Obtaining venv creation lock...
Acquired venv creation lock
venv is already set up
venv setup time = 0 sec
This version of datahub supports report-to functionality
+ exec datahub ingest run -c /tmp/datahub/ingest/383a4ddd-78eb-4902-926d-ae026bdae430/recipe.yml --report-to /tmp/datahub/ingest/383a4ddd-78eb-4902-926d-ae026bdae430/ingestion_report.json
[2023-11-15 19:03:04,425] INFO     {datahub.cli.ingest_cli:147} - DataHub CLI version: 0.12.0
[2023-11-15 19:03:04,443] INFO     {} - Sink configured successfully. DataHubRestEmitter: configured to talk to <http://datahub-gms:8080>
[2023-11-15 19:03:04,600] INFO     {} - Source configured successfully.
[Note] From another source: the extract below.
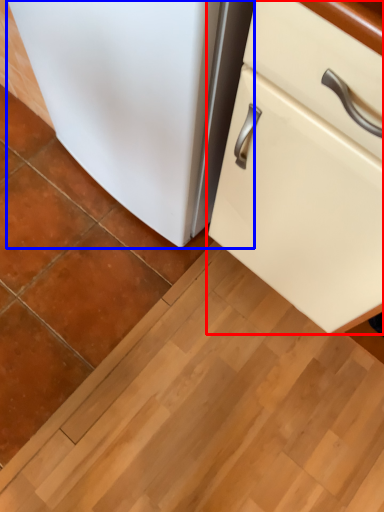 Question: Which object appears closest to the camera in this image, cabinetry (highlighted by a red box) or refrigerator (highlighted by a blue box)?

Choices:
 (A) cabinetry
 (B) refrigerator

Answer: (A)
[2023-11-15 19:03:04,600] INFO     {datahub.cli.ingest_cli:128} - Starting metadata ingestion
[2023-11-15 19:05:10,134] INFO     {datahub.ingestion.reporting.file_reporter:52} - Wrote UNKNOWN report successfully to &lt;_io.TextIOWrapper name='/tmp/datahub/ingest/383a4ddd-78eb-4902-926d-ae026bdae430/ingestion_report.json' mode='w' encoding='UTF-8'&gt;
[2023-11-15 19:05:10,134] INFO     {datahub.cli.ingest_cli:133} - Source (starburst-trino-usage) report:
{'events_produced': 0,
 'events_produced_per_sec': 0,
 'entities': {},
 'aspects': {},
 'warnings': {},
 'failures': {},
 'start_time': '2023-11-15 19:03:04.600756 (2 minutes and 5.53 seconds ago)',
 'running_time': '2 minutes and 5.53 seconds'}
[2023-11-15 19:05:10,135] INFO     {datahub.cli.ingest_cli:136} - Sink (datahub-rest) report:
{'total_records_written': 0,
 'records_written_per_second': 0,
 'warnings': [],
 'failures': [],
 'start_time': '2023-11-15 19:03:04.441967 (2 minutes and 5.69 seconds ago)',
 'current_time': '2023-11-15 19:05:10.135108 (now)',
 'total_duration_in_seconds': 125.69,
 'gms_version': 'v0.12.0',
 'pending_requests': 0}
2 validation errors for TrinoJoinedAccessEvent
  none is not an allowed value (type=type_error.none.not_allowed)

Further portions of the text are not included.